Stored items:
____________________

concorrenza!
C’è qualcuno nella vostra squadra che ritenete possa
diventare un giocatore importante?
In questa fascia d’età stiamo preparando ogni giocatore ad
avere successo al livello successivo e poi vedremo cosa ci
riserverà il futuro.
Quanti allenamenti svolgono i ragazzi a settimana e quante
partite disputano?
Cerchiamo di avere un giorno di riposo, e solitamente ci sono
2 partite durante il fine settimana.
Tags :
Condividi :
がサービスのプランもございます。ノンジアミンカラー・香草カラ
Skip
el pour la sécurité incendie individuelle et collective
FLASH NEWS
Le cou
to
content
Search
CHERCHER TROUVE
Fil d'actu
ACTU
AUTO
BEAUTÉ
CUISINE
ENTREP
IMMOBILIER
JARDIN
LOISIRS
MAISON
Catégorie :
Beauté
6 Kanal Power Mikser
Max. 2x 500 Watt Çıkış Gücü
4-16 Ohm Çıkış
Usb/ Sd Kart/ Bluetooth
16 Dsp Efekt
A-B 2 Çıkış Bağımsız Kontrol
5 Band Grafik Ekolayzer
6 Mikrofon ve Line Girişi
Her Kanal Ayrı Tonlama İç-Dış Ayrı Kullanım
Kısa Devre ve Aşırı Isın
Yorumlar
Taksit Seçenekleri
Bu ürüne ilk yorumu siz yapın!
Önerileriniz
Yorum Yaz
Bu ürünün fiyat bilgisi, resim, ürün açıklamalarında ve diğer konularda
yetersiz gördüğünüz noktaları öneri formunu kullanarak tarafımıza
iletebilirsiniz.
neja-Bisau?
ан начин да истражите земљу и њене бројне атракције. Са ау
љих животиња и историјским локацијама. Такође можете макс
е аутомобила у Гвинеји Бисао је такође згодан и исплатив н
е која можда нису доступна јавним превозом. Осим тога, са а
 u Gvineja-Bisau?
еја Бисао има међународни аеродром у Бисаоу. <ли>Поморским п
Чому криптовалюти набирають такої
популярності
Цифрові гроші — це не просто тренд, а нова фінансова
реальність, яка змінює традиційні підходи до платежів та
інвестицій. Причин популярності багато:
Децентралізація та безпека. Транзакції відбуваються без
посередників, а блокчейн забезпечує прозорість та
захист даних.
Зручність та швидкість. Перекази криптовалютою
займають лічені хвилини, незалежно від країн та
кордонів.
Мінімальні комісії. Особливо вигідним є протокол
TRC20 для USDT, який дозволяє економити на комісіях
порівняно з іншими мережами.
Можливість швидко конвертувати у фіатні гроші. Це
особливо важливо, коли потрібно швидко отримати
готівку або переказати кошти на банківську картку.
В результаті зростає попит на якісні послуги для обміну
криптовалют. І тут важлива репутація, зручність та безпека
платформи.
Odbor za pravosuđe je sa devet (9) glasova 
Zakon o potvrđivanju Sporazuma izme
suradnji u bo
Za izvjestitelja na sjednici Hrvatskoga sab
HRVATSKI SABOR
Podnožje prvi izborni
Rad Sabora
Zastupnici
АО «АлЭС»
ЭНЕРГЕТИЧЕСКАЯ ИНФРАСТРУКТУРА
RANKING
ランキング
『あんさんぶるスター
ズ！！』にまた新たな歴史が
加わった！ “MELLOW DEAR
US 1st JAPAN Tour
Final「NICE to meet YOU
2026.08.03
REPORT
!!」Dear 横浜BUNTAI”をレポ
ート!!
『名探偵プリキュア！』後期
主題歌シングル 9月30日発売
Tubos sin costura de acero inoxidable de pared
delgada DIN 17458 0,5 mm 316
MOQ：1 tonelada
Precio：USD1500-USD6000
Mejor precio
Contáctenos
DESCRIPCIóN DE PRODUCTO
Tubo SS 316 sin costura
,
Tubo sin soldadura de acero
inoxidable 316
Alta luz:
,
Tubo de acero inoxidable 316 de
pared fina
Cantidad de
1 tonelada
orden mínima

____________________

The response has to contain every record shown above, unaltered and complete.

concorrenza!
C’è qualcuno nella vostra squadra che ritenete possa
diventare un giocatore importante?
In questa fascia d’età stiamo preparando ogni giocatore ad
avere successo al livello successivo e poi vedremo cosa ci
riserverà il futuro.
Quanti allenamenti svolgono i ragazzi a settimana e quante
partite disputano?
Cerchiamo di avere un giorno di riposo, e solitamente ci sono
2 partite durante il fine settimana.
Tags :
Condividi :
がサービスのプランもございます。ノンジアミンカラー・香草カラ
Skip
el pour la sécurité incendie individuelle et collective
FLASH NEWS
Le cou
to
content
Search
CHERCHER TROUVE
Fil d'actu
ACTU
AUTO
BEAUTÉ
CUISINE
ENTREP
IMMOBILIER
JARDIN
LOISIRS
MAISON
Catégorie :
Beauté
6 Kanal Power Mikser
Max. 2x 500 Watt Çıkış Gücü
4-16 Ohm Çıkış
Usb/ Sd Kart/ Bluetooth
16 Dsp Efekt
A-B 2 Çıkış Bağımsız Kontrol
5 Band Grafik Ekolayzer
6 Mikrofon ve Line Girişi
Her Kanal Ayrı Tonlama İç-Dış Ayrı Kullanım
Kısa Devre ve Aşırı Isın
Yorumlar
Taksit Seçenekleri
Bu ürüne ilk yorumu siz yapın!
Önerileriniz
Yorum Yaz
Bu ürünün fiyat bilgisi, resim, ürün açıklamalarında ve diğer konularda
yetersiz gördüğünüz noktaları öneri formunu kullanarak tarafımıza
iletebilirsiniz.
neja-Bisau?
ан начин да истражите земљу и њене бројне атракције. Са ау
љих животиња и историјским локацијама. Такође можете макс
е аутомобила у Гвинеји Бисао је такође згодан и исплатив н
е која можда нису доступна јавним превозом. Осим тога, са а
 u Gvineja-Bisau?
еја Бисао има међународни аеродром у Бисаоу. <ли>Поморским п
Чому криптовалюти набирають такої
популярності
Цифрові гроші — це не просто тренд, а нова фінансова
реальність, яка змінює традиційні підходи до платежів та
інвестицій. Причин популярності багато:
Децентралізація та безпека. Транзакції відбуваються без
посередників, а блокчейн забезпечує прозорість та
захист даних.
Зручність та швидкість. Перекази криптовалютою
займають лічені хвилини, незалежно від країн та
кордонів.
Мінімальні комісії. Особливо вигідним є протокол
TRC20 для USDT, який дозволяє економити на комісіях
порівняно з іншими мережами.
Можливість швидко конвертувати у фіатні гроші. Це
особливо важливо, коли потрібно швидко отримати
готівку або переказати кошти на банківську картку.
В результаті зростає попит на якісні послуги для обміну
криптовалют. І тут важлива репутація, зручність та безпека
платформи.
Odbor za pravosuđe je sa devet (9) glasova 
Zakon o potvrđivanju Sporazuma izme
suradnji u bo
Za izvjestitelja na sjednici Hrvatskoga sab
HRVATSKI SABOR
Podnožje prvi izborni
Rad Sabora
Zastupnici
АО «АлЭС»
ЭНЕРГЕТИЧЕСКАЯ ИНФРАСТРУКТУРА
RANKING
ランキング
『あんさんぶるスター
ズ！！』にまた新たな歴史が
加わった！ “MELLOW DEAR
US 1st JAPAN Tour
Final「NICE to meet YOU
2026.08.03
REPORT
!!」Dear 横浜BUNTAI”をレポ
ート!!
『名探偵プリキュア！』後期
主題歌シングル 9月30日発売
Tubos sin costura de acero inoxidable de pared
delgada DIN 17458 0,5 mm 316
MOQ：1 tonelada
Precio：USD1500-USD6000
Mejor precio
Contáctenos
DESCRIPCIóN DE PRODUCTO
Tubo SS 316 sin costura
,
Tubo sin soldadura de acero
inoxidable 316
Alta luz:
,
Tubo de acero inoxidable 316 de
pared fina
Cantidad de
1 tonelada
orden mínima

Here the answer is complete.